The Williamson Community Leadership Program 1999 alumni are celebrating the 20th anniversary of our program year, with two reunion gatherings held so far and more planned. The reunions have allowed us to revisit and rekindle the memories of our program year and to discuss its ongoing influence.
In February, 1999, the 32 new program inductees headed to the opening retreat at Marysville to discuss the issues to be addressed over the coming year. Some of our major concerns included the environment, social justice, the future of the working environment, the economy, science and technology and Australia’s role in the world.

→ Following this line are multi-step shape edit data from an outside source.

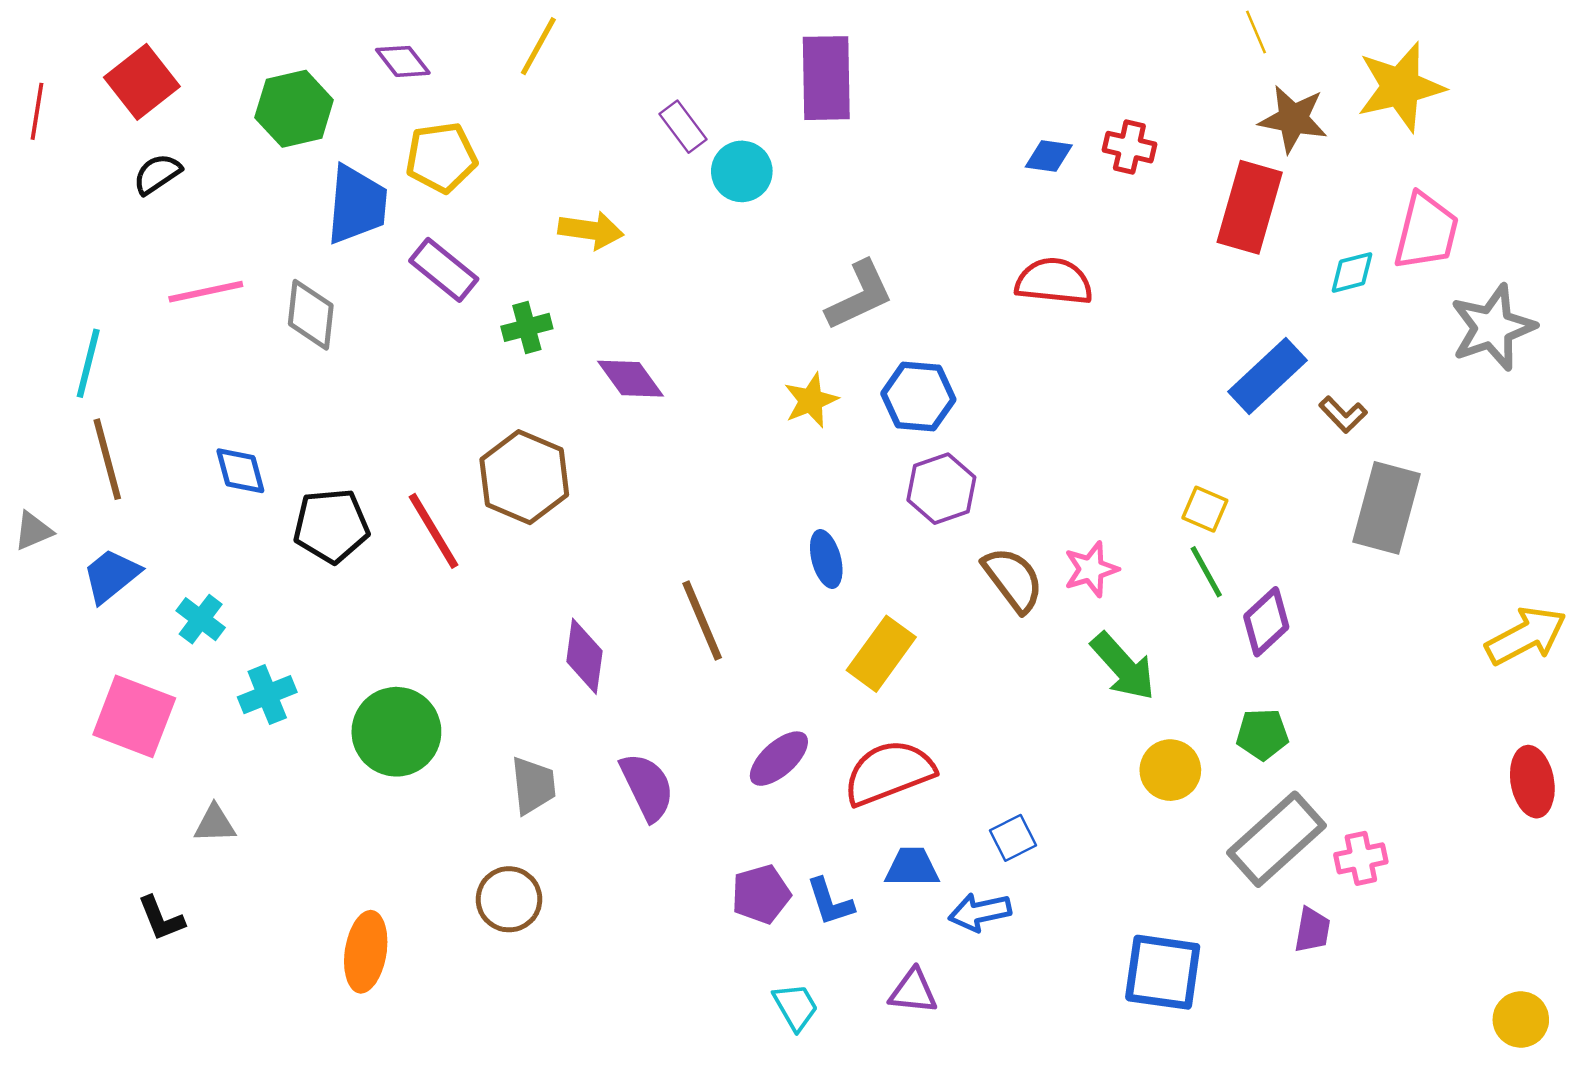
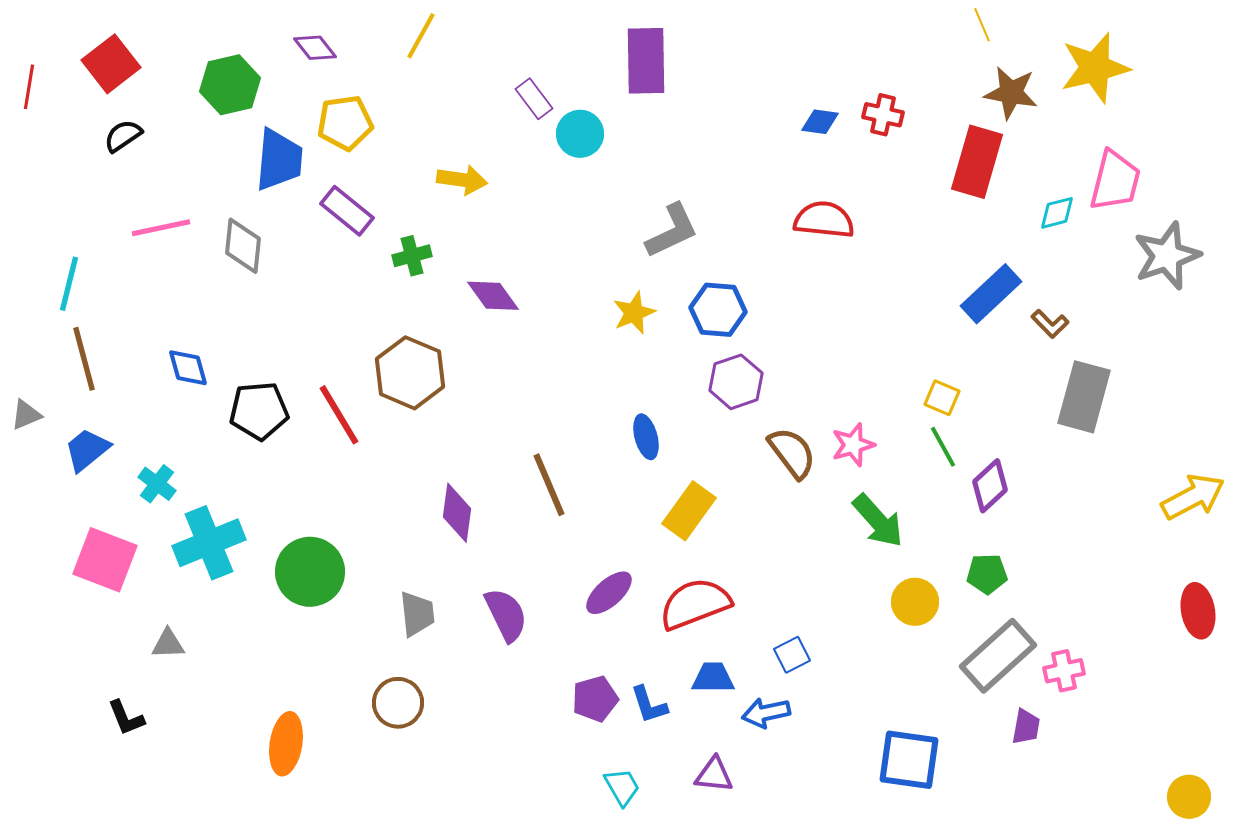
cyan cross: (267, 695) -> (209, 543), size x1.6

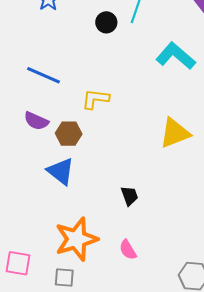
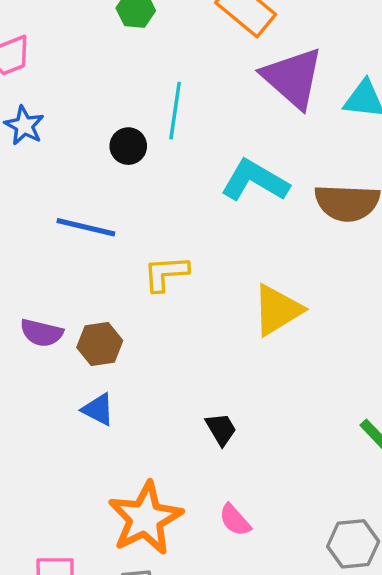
blue line: (44, 75) -> (86, 227), moved
yellow L-shape: (95, 99) -> (166, 273), moved
blue triangle: (61, 171) -> (98, 409), size x0.7

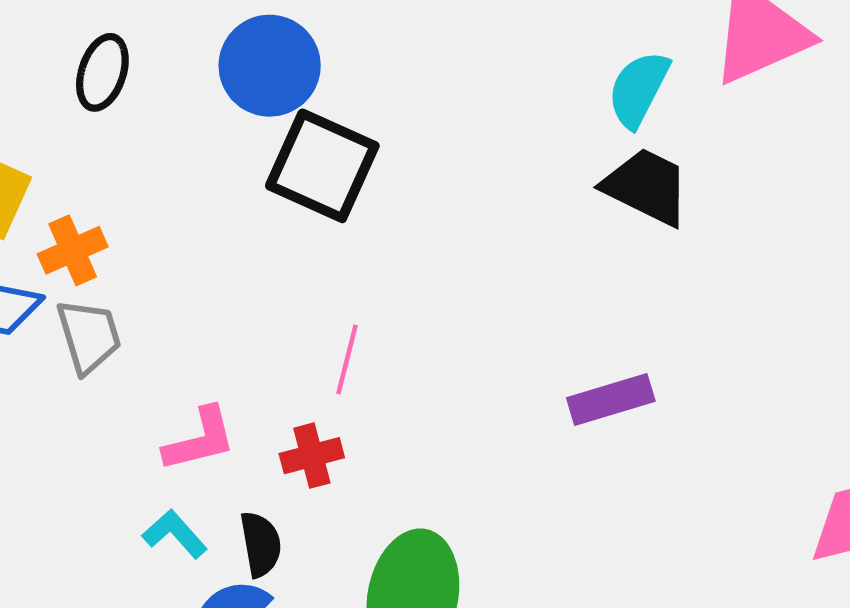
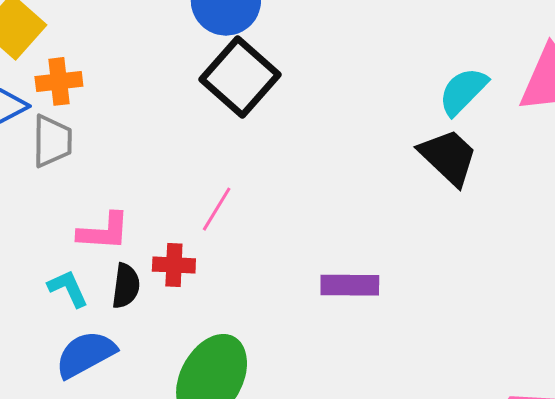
purple rectangle: (611, 400) -> (350, 285), moved
black semicircle: (261, 544) -> (126, 286), moved

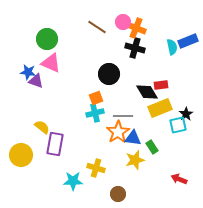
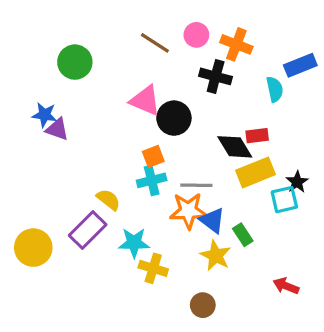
orange cross: (136, 28) -> (236, 44), moved
cyan semicircle: (172, 47) -> (275, 89), moved
pink triangle: (51, 63) -> (145, 100), moved
yellow semicircle: (42, 127) -> (108, 200), moved
orange star: (118, 132) -> (188, 211), turned 30
blue triangle: (133, 138) -> (212, 220), turned 30
purple rectangle: (55, 144) -> (88, 230), turned 35
yellow star: (135, 160) -> (216, 256), turned -30
cyan star: (73, 181) -> (134, 243), moved
brown circle: (118, 194) -> (203, 305), moved

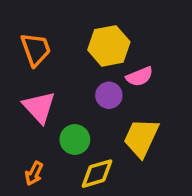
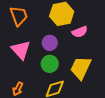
purple circle: (109, 95) -> (50, 43), moved
green circle: (75, 139) -> (50, 64), moved

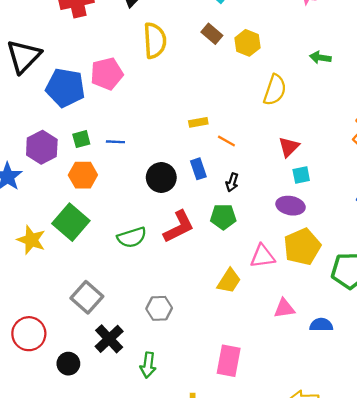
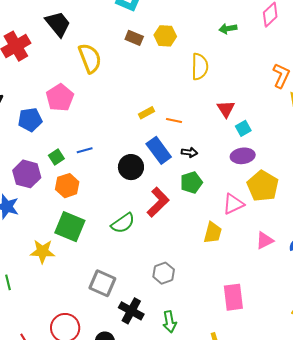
blue pentagon: (65, 88) -> (30, 120), size x0.7
blue rectangle: (198, 169) -> (159, 150), size x1.5
black arrow: (232, 182) -> (189, 152), turned -84

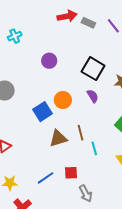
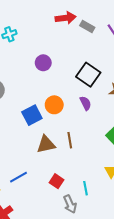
cyan line: (94, 148) -> (85, 188), moved
red square: (71, 173) -> (57, 181), turned 32
blue line: (45, 178) -> (18, 177), moved

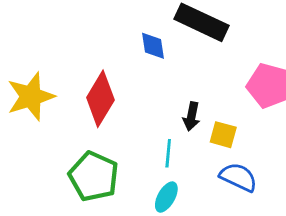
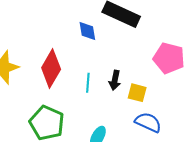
cyan line: (168, 153) -> (88, 83), moved

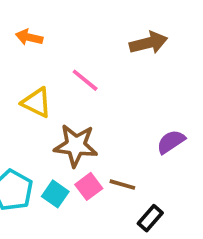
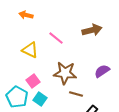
brown arrow: (148, 43) -> (92, 30), moved
brown star: (76, 145) -> (65, 73), moved
pink square: (89, 186) -> (33, 81), moved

Our chosen topics often found their way regularly into the headlines of the day during that year. We witnessed East Timor gain independence, the unsuccessful attempt via a referendum for both Australia to become a republic and the inclusion of a preamble in the Constitution to recognise Aboriginals as Australia’s first people. The GST bill was passed in the Upper House in Canberra for introduction 12 months later. Telstra shares reached a high of $7.60, billions of dollars were spent in preparation for Y2K and Albert Einstein was named Time magazine’s Person of the Century.
At this year’s catch ups, we looked back at the year and then discussed the impact of some of the major events that have affected us both professionally and personally since and how we managed the consequences. At each of the events we had a key note speaker from within the group. From Bunty Avieson, editor of New Idea in 1999, and then Mary Waldron, a partner at Arthur Anderson that year, we heard of their challenges and accomplishments including 3 successful career changes for Bunty and Mary’s journey to her current role as PricewaterhouseCooper’s Global Chief Risk Officer.
Then, in true Williamson style, everybody had a timed opportunity to share many extraordinary experiences since our graduation. Whilst everyone had some very positive news either in a professional or personal sense, it was the challenges or how they were handled that had us sitting on the edge of our seats.
The difficult professional situations included dealing with redundancy – both as the recipient and the initiator, having the courage to review and adapt core business practices to deal with the ever-increasing speed of change and keeping abreast of new technologies – all whilst attempting to maintain a healthy work/life balance.
The key strengths that most of us embraced that seemed to be constant in many of these situations were resilience, an ability to seek guidance, and maintaining courage in our convictions once they were established. Interestingly, all these attributes were continually exhibited by speakers in our 1999 program year including Greg Bourne, then MD of BP Australia, Michael Carr-Gregg, Rob Hunt, then GM Bendigo Bank, Janet Holmes a Court, and Doug Shears, Executive Chairman ICM Australia.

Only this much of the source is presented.